Mackenzie Cologie spent her high-school career as a popular student at Sheridan High in Thornville, Ohio. A softball and volleyball star, she was an average 15-year-old girl.

 

But when the sun set, a very different version of the blond-haired, blue-eyed girl emerged. Cologie donned a wire and busted stores for selling tobacco to the underage.

Now a 25-year-old X-ray technician at Ohio State University, she reflected on her yearlong stint as an Ohio Investigative Unit confidential informant.

“It was so neat,” said Cologie, who primarily worked in the Athens area. “How many kids get to go undercover?”

She became an informant because her father works for the unit, but her experience is not unique: Each year, the unit uses more than 20 tobacco and alcohol confidential informants in Athens and more than 200 statewide.

“Many of our informants are teens interested in law enforcement or they have a parent who is a peace officer,” said Julie Hinds, spokeswoman for the unit. “We have received a lot of great confidential informants from church groups.”

Cologie could be used only in tobacco busts because informants must be at least 16 to work alcohol enforcement, but her experience was basically the same as her counterparts’.

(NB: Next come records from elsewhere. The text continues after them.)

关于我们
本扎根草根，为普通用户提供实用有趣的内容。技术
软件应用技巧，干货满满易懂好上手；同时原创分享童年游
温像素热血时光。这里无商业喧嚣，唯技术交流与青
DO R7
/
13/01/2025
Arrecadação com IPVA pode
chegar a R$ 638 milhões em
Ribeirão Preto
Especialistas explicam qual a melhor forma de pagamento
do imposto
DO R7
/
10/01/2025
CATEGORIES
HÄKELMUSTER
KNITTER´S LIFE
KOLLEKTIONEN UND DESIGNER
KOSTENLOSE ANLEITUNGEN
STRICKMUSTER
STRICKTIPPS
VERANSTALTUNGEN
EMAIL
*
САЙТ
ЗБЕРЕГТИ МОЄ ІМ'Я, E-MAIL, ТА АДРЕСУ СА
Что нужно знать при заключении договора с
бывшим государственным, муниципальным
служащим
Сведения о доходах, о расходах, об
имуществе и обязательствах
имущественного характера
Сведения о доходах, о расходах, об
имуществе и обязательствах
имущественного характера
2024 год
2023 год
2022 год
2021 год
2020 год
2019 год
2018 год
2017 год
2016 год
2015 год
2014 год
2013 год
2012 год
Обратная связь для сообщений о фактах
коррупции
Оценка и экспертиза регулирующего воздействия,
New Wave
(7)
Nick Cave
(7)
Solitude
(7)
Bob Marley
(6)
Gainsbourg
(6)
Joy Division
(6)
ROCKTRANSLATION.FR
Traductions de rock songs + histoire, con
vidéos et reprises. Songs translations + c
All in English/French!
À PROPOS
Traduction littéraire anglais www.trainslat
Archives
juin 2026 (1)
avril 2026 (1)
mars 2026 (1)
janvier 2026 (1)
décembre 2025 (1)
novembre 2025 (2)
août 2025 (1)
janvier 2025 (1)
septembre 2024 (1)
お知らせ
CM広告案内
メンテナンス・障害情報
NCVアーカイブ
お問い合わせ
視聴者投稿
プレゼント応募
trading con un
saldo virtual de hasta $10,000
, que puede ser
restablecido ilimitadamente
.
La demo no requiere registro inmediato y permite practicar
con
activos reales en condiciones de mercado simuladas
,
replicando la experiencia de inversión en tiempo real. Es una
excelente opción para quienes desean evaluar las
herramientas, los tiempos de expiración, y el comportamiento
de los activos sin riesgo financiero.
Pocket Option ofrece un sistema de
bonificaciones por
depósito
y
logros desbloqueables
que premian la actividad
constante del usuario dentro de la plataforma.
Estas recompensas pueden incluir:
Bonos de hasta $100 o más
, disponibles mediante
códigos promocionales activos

Alcohol informants help state liquor-enforcement agents bust bars for selling alcohol to underage people, but the location of the busts is the only difference between alcohol and tobacco informants.  

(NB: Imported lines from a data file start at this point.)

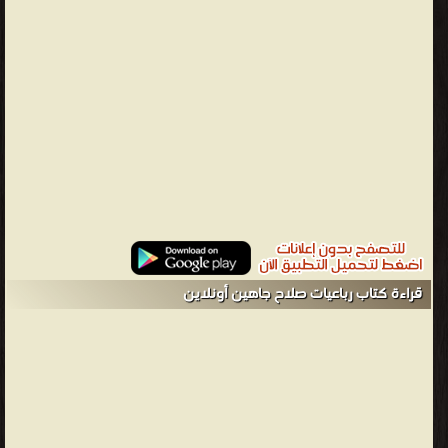
الكبيرة وخمس مسرحيات اخرى ❝ ❞ رباعيات صلاح جاهين ❝ الناشرين : ❞
الهيئة المصرية العامة للكتاب ❝ ❞ مركز الاهرام للترجمة والنشر ❝ ❱
من الشعر العربى - مكتبة الكتب والموسوعات العامة.
قراءة كتاب رباعيات صلاح جاهين أونلاين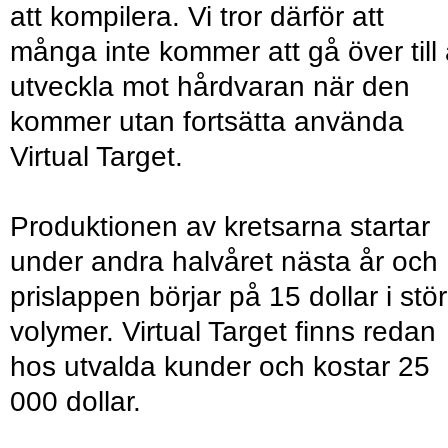
att kompilera. Vi tror därför att
många inte kommer att gå över till 
utveckla mot hårdvaran när den
kommer utan fortsätta använda
Virtual Target.
Produktionen av kretsarna startar
under andra halvåret nästa år och
prislappen börjar på 15 dollar i stö
volymer. Virtual Target finns redan
hos utvalda kunder och kostar 25
000 dollar.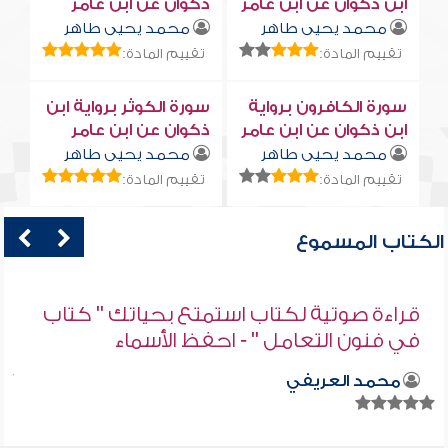
ابن ذكوان عن ابن عامر
ذكوان عن ابن عامر
محمد يحيى طاهر
محمد يحيى طاهر
تقييم المادة:
تقييم المادة:
سورة الكافرون برواية
سورة الكوثر برواية ابن
ابن ذكوان عن ابن عامر
ذكوان عن ابن عامر
محمد يحيى طاهر
محمد يحيى طاهر
تقييم المادة:
تقييم المادة:
الكتاب المسموع
قراءة صوتية لكتاب استمتع بحياتك " كتاب
في فنون التعامل " - احفظ الأسماء
محمد العريفي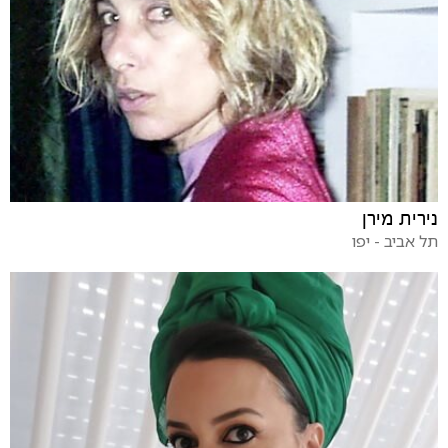
נירית מירן
תל אביב - יפו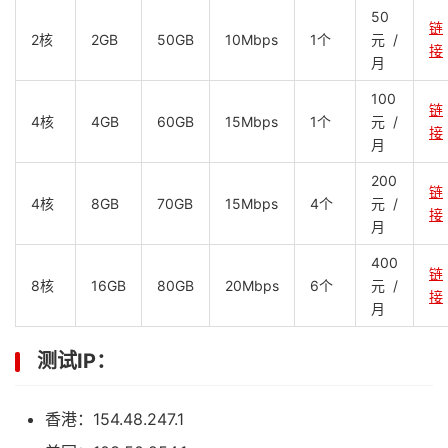
50
链
2核
2GB
50GB
10Mbps
1个
元/
接
月
100
链
4核
4GB
60GB
15Mbps
1个
元/
接
月
200
链
4核
8GB
70GB
15Mbps
4个
元/
接
月
400
链
8核
16GB
80GB
20Mbps
6个
元/
接
月
测试IP：
香港：154.48.247.1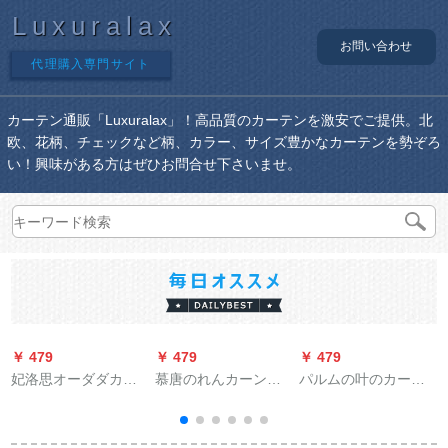
Luxuralax
お問い合わせ
代理購入専門サイト
カーテン通販「Luxuralax」！高品質のカーテンを激安でご提供。北
欧、花柄、チェックなど柄、カラー、サイズ豊かなカーテンを勢ぞろ
い！興味がある方はぜひお問合せ下さいませ。
￥ 479
￥ 479
￥ 479
￥
妃洛思オーダダカー
慕唐のれんカーン遮
パルムの叶のカータ
リング寝室ベルン遮
光パソルオンの完全
ーテ北欧风アイデア
光布青布（打孔加
遮光ライトWS-JL 13-
半遮光ネトの赤いテ
工）幅1.5メートル
80 1平方メートルメ-
ーテン寝室リビグ书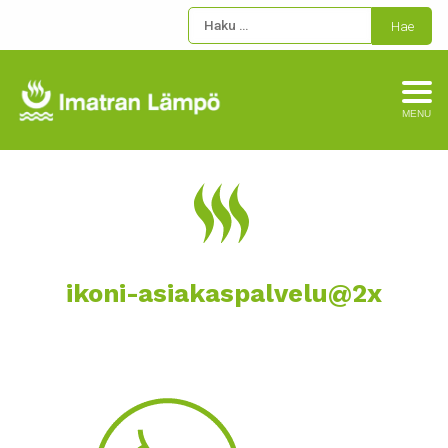
MENU
ikoni-asiakaspalvelu@2x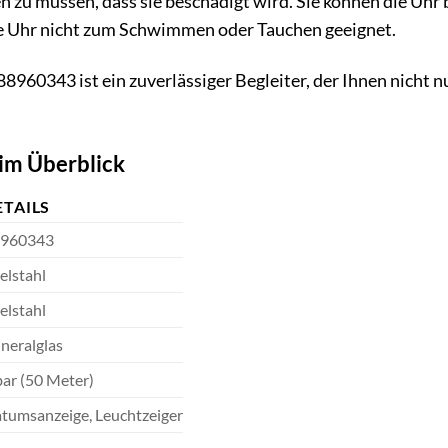
n zu müssen, dass sie beschädigt wird. Sie können die Uh
die Uhr nicht zum Schwimmen oder Tauchen geeignet.
960343 ist ein zuverlässiger Begleiter, der Ihnen nicht nu
im Überblick
ETAILS
960343
elstahl
elstahl
neralglas
bar (50 Meter)
tumsanzeige, Leuchtzeiger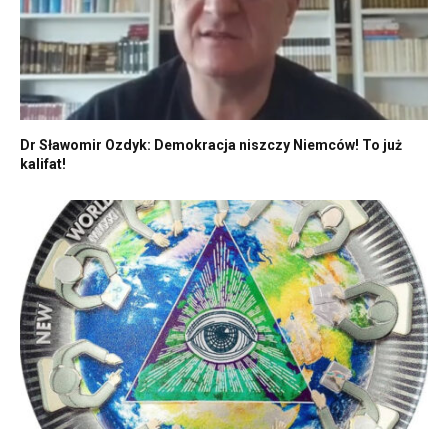
Dr Sławomir Ozdyk: Demokracja niszczy Niemców! To już
kalifat!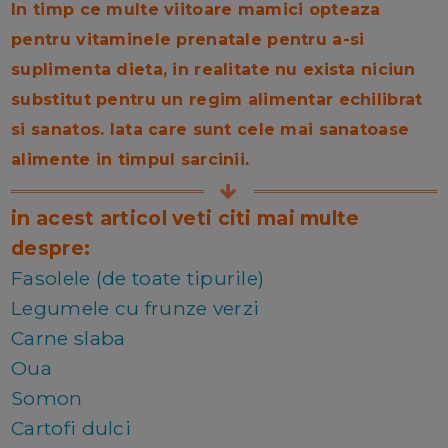
In timp ce multe viitoare mamici opteaza
pentru vitaminele prenatale pentru a-si
suplimenta dieta, in realitate nu exista niciun
substitut pentru un regim alimentar echilibrat
si sanatos.
Iata care sunt cele mai sanatoase
alimente in timpul sarcinii.
in acest articol veti citi mai multe
despre:
Fasolele (de toate tipurile)
Legumele cu frunze verzi
Carne slaba
Oua
Somon
Cartofi dulci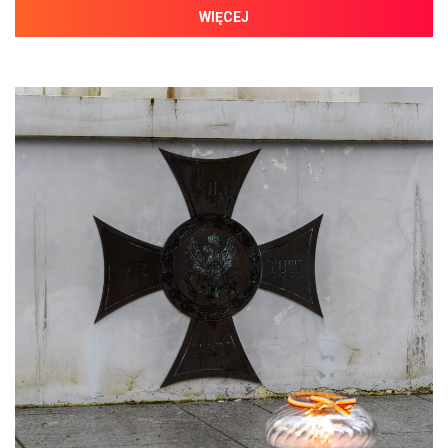
WIĘCEJ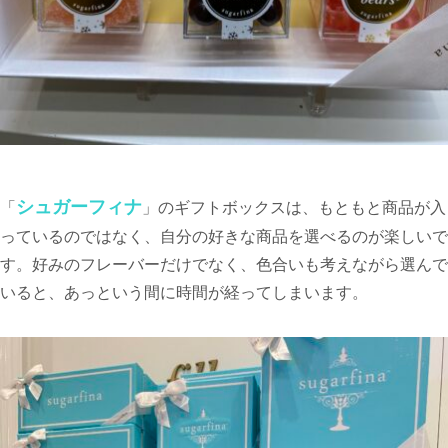
シュガーフィナ
「
」のギフトボックスは、もともと商品が入
っているのではなく、自分の好きな商品を選べるのが楽しいで
す。好みのフレーバーだけでなく、色合いも考えながら選んで
いると、あっという間に時間が経ってしまいます。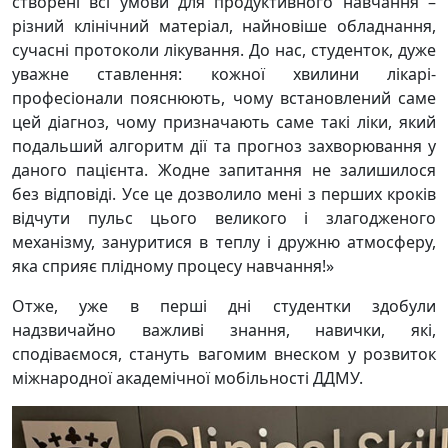
створені всі умови для продуктивного навчання –
різний клінічний матеріал, найновіше обладнання,
сучасні протоколи лікування. До нас, студенток, дуже
уважне ставлення: кожної хвилини лікарі-
професіонали пояснюють, чому встановлений саме
цей діагноз, чому призначають саме такі ліки, який
подальший алгоритм дії та прогноз захворювання у
даного пацієнта. Жодне запитання не залишилося
без відповіді. Усе це дозволило мені з перших кроків
відчути пульс цього великого і злагодженого
механізму, зануритися в теплу і дружню атмосферу,
яка сприяє плідному процесу навчання!»
Отже, уже в перші дні студентки здобули
надзвичайно важливі знання, навички, які,
сподіваємося, стануть вагомим внеском у розвиток
міжнародної академічної мобільності ДДМУ.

“On any given bust, I’d work with three agents and wear a wire,” Cologie said. “An agent would go into a gas station and make sure the area was safe, and then I would attempt to make a purchase.”

Cologie wore plain clothes and used her own ID for the busts, which happened every few weeks.

“I always felt comfortable,” she said. “But one time, the agent went in (the gas station) and then stepped outside, and the lady threatened to keep my ID and call the cops.”

Both tobacco and alcohol informants are paid $40 for the first four hours of an event and $10 for every additional hour, Hinds said.

The unit recruits many informants through “The Sober Truth” program, which stresses the dangers and consequences of underage drinking to schools and civic groups throughout the state, Hinds said.

Teachers usually refer interested students to agents after the presentation, she added.

Cologie’s time with the unit was cut short because of increasing athletic time demands, but her experience with undercover work was eye opening.

“Once an elderly guy got fired on the spot for selling me tobacco, which was sad, I thought, but you have to follow the law,” she said. “I was making a difference.”